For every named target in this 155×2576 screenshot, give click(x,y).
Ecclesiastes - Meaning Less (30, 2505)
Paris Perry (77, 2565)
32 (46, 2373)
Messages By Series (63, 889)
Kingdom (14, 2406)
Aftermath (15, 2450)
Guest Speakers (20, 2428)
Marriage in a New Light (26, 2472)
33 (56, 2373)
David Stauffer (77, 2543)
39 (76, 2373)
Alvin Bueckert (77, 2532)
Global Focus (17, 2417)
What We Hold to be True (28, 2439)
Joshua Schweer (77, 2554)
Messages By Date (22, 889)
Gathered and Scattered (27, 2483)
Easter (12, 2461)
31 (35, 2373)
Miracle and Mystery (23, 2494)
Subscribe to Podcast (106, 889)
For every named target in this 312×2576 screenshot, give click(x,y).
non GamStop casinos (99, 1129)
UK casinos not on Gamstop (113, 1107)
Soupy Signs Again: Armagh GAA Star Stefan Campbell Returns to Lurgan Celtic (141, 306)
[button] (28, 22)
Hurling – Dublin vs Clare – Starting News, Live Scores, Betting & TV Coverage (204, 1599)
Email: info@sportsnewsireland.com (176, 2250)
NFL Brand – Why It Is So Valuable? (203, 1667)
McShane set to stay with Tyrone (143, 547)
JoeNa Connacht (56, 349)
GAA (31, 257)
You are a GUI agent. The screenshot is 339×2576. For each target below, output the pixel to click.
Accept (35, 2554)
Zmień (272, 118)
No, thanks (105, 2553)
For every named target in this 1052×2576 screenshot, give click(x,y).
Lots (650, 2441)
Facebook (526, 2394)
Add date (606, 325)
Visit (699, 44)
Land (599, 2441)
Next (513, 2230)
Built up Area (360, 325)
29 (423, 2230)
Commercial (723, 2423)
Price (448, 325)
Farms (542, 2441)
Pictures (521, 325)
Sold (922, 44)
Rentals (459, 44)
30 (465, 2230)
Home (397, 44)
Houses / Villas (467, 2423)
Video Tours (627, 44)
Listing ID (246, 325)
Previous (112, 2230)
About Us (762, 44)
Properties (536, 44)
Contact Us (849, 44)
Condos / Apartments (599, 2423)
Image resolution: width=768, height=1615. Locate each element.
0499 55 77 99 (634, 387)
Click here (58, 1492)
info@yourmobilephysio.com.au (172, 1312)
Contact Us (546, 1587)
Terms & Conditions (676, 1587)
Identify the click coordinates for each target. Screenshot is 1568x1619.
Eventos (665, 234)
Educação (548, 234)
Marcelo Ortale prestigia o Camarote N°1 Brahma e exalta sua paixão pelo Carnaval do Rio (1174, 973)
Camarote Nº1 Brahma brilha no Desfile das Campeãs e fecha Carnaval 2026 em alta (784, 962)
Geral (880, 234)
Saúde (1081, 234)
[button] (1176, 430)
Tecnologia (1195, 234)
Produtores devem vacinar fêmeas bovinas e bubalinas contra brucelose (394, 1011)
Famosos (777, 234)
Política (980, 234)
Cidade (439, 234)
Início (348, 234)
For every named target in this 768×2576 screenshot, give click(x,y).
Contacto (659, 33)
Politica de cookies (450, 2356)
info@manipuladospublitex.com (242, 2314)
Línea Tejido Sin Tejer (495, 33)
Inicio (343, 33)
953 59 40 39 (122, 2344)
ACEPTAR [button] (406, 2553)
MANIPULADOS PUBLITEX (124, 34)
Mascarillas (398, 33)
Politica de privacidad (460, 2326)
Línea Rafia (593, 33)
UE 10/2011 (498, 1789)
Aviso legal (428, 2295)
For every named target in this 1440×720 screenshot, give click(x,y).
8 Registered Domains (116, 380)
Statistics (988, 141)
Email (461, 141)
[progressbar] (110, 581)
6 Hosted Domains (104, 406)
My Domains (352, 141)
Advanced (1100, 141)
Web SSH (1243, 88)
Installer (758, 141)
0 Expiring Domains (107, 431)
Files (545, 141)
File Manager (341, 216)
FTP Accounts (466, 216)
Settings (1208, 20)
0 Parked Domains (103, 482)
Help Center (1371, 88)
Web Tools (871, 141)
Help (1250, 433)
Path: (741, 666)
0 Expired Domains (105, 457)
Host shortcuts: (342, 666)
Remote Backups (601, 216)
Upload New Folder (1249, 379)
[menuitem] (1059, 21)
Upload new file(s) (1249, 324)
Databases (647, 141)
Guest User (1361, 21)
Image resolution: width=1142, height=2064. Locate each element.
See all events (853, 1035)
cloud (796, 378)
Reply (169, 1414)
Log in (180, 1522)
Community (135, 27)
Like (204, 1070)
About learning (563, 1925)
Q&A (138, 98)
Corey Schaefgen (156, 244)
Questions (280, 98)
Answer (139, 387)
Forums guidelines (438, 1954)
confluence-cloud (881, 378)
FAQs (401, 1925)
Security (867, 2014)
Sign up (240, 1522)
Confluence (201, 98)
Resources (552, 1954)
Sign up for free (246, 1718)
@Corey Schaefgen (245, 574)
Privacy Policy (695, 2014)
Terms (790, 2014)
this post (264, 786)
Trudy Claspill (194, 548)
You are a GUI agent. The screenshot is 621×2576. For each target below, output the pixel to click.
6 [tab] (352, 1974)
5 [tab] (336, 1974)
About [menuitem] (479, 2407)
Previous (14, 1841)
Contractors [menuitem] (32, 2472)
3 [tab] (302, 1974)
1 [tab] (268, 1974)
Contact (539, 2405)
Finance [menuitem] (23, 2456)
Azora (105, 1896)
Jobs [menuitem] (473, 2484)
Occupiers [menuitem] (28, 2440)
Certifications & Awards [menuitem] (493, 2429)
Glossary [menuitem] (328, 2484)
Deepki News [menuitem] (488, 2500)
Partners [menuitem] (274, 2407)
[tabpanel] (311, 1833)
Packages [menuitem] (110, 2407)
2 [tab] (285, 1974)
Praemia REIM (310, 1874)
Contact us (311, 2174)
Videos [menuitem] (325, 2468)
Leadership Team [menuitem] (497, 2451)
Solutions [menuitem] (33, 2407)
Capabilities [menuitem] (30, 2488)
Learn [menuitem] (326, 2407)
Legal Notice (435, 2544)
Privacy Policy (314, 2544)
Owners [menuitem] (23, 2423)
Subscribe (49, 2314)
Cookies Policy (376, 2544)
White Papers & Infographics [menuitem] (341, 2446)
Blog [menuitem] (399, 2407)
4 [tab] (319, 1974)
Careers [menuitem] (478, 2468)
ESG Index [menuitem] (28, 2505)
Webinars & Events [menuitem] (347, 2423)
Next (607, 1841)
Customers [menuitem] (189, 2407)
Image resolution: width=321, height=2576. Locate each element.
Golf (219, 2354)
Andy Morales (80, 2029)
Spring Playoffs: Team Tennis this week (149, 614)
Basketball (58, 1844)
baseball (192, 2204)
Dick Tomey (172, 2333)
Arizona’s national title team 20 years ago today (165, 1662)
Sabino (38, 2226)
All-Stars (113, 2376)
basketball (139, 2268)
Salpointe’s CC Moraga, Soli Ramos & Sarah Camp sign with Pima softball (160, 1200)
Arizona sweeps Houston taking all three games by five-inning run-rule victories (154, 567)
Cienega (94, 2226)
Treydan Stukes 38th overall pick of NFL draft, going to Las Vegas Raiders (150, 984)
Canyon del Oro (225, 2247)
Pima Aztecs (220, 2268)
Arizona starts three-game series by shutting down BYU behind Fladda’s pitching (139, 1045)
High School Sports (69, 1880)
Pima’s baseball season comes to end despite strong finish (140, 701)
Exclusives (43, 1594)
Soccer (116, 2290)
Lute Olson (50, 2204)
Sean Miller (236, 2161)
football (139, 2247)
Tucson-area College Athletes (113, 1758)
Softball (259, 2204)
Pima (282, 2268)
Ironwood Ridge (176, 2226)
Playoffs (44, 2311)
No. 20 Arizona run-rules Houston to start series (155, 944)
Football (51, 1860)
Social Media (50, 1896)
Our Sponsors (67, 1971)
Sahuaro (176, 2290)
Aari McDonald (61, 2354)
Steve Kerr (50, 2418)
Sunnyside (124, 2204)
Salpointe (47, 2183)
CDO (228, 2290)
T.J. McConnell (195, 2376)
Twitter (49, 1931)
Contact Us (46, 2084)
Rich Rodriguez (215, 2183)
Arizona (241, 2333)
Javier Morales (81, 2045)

== Try it ==
Look above for the line with "[button] (28, 22)" and the line with "GAA (31, 257)". Retype those two lines and every line between them exactly, adding nothing.

== Solution below ==
[button] (28, 22)
Hurling – Dublin vs Clare – Starting News, Live Scores, Betting & TV Coverage (204, 1599)
Email: info@sportsnewsireland.com (176, 2250)
NFL Brand – Why It Is So Valuable? (203, 1667)
McShane set to stay with Tyrone (143, 547)
JoeNa Connacht (56, 349)
GAA (31, 257)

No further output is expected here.